140 lines (102 loc) · 5.39 KB

Repository format

A Zenith repository is similar to a traditional PostgreSQL backup archive, like a WAL-G bucket or pgbarman backup catalogue. It holds multiple versions of a PostgreSQL database cluster.

The distinguishing feature is that you can launch a Zenith Postgres server directly against a branch in the repository, without having to "restore" it first. Also, Zenith manages the storage automatically, there is no separation between full and incremental backups nor WAL archive. Zenith relies heavily on the WAL, and uses concepts similar to incremental backups and WAL archiving internally, but it is hidden from the user.

Directory structure, version 1

This first version is pretty straightforward but not very efficient. Just something to get us started.

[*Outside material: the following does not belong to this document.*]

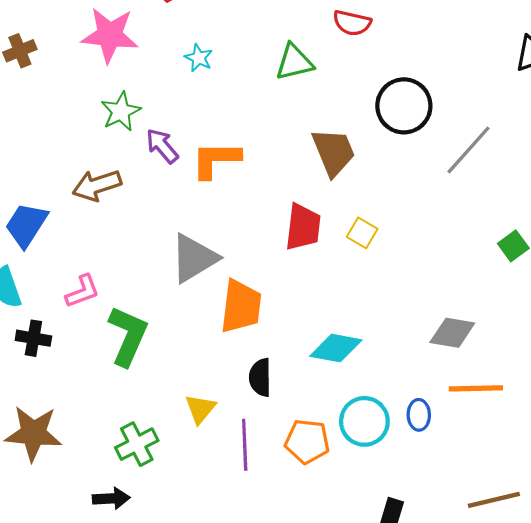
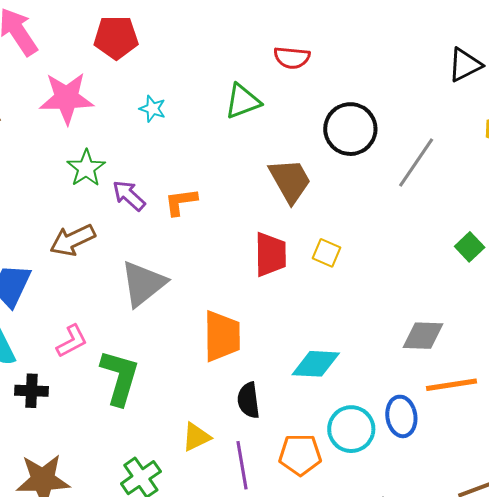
orange L-shape: (216, 160) -> (181, 202), size x0.7
gray triangle: (194, 258) -> (143, 284), moved
yellow triangle: (200, 409) -> (196, 437), turned 32
blue ellipse: (419, 415) -> (401, 416), size x1.4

The repository directory looks like this:

.zenith/timelines/4543be3daeab2ed4e58a285cbb8dd1fce6970f8c/wal/
.zenith/timelines/4543be3daeab2ed4e58a285cbb8dd1fce6970f8c/snapshots/<lsn>/
.zenith/timelines/4543be3daeab2ed4e58a285cbb8dd1fce6970f8c/history

.zenith/refs/branches/mybranch
.zenith/refs/tags/foo
.zenith/refs/tags/bar

.zenith/datadirs/<timeline uuid>

Timelines

A timeline is similar to PostgeSQL's timeline, but is identified by a UUID instead of a 32-bit timeline Id. For user convenience, it can be given a name that refers to the UUID (called a branch).

All WAL is generated on a timeline. You can launch a read-only node against a tag or arbitrary LSN on a timeline, but in order to write, you need to create a timeline.

Each timeline is stored in a directory under .zenith/timelines. It consists of a WAL archive, containing all the WAL in the standard PostgreSQL format, under the wal/ subdirectory.

The 'snapshots/' subdirectory, contains "base backups" of the data directory at a different LSNs. Each snapshot is simply a copy of the Postgres data directory.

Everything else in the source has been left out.